Assignment:
With the pictures left out, reproduce exactly the lines from the one containing "Brasso (182, 665)" through the final line of the entries.

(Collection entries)
..........
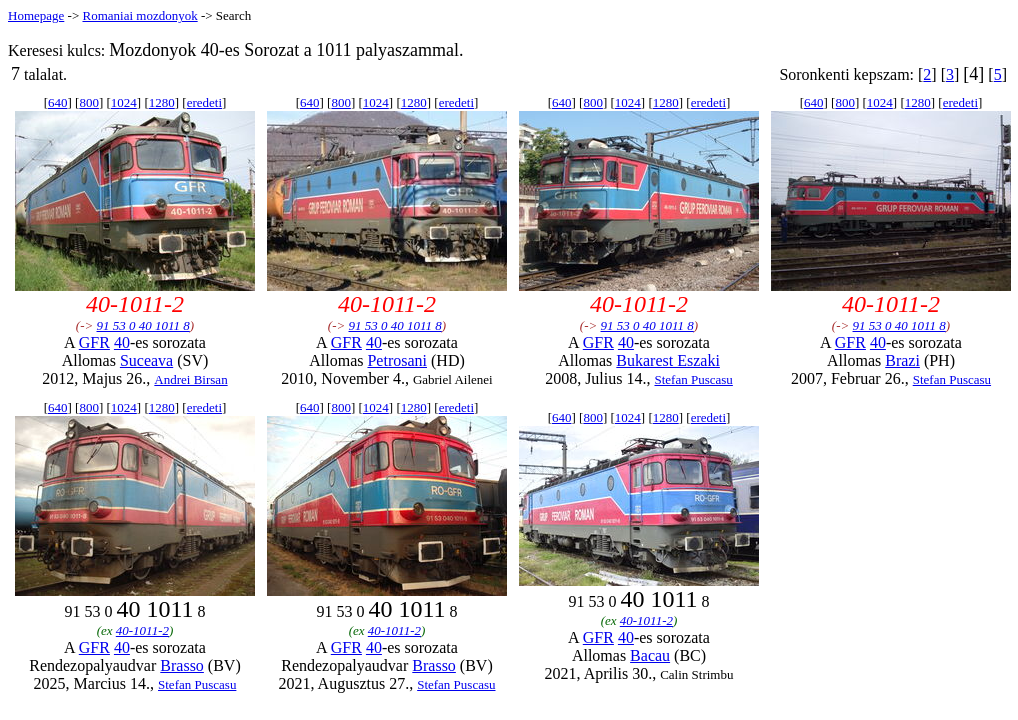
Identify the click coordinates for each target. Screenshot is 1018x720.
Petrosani (397, 360)
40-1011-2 (142, 630)
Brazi (902, 360)
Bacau (650, 655)
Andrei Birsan (190, 379)
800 (89, 102)
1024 (124, 102)
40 (122, 342)
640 (58, 102)
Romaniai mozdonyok (139, 15)
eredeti (204, 102)
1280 (162, 102)
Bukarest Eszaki (668, 360)
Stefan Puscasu (693, 379)
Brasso (182, 665)
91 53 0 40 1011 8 (143, 325)
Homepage (36, 15)
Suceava (146, 360)
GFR (94, 342)
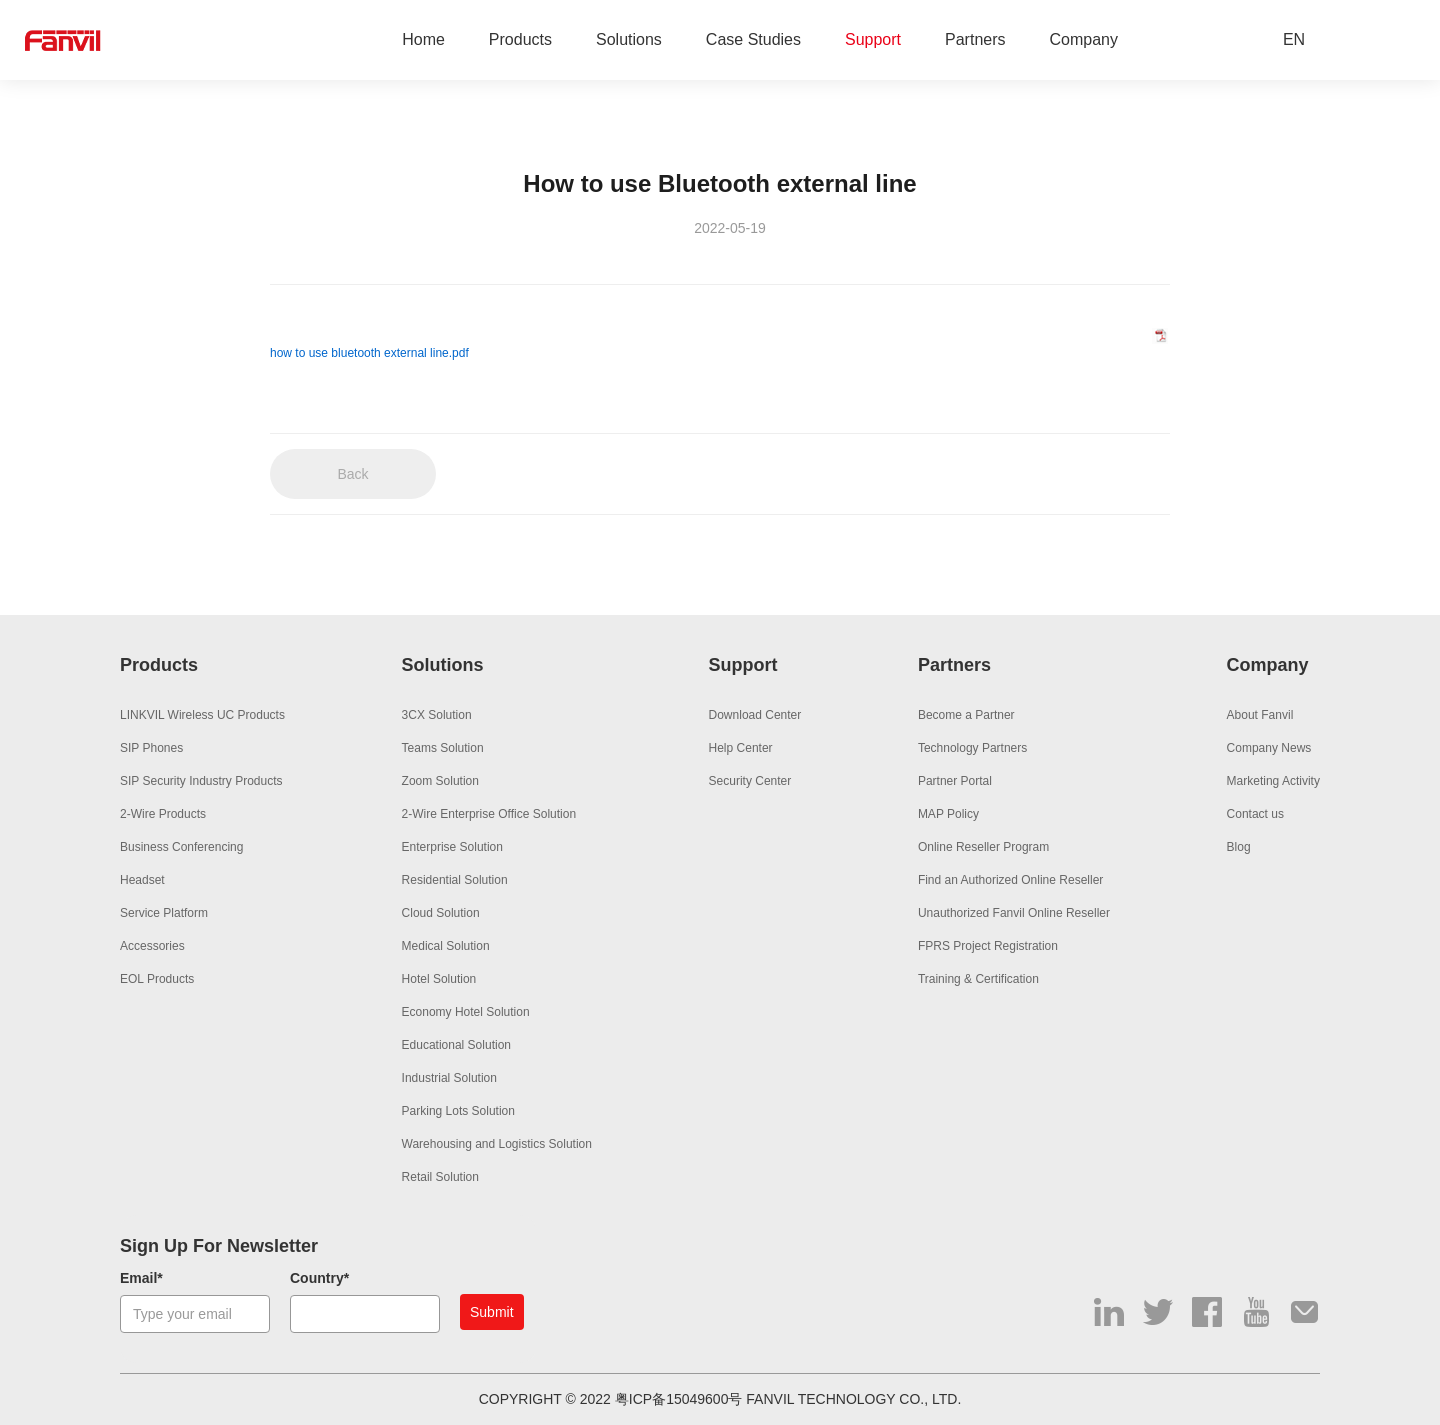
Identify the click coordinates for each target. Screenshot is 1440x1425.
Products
..........
Response below:
Brasso (182, 665)
91 53 0 40 1011 8 (143, 325)
Homepage (36, 15)
Suceava (146, 360)
GFR (94, 342)
Identify the click coordinates for each target. Screenshot is 1440x1425.
Products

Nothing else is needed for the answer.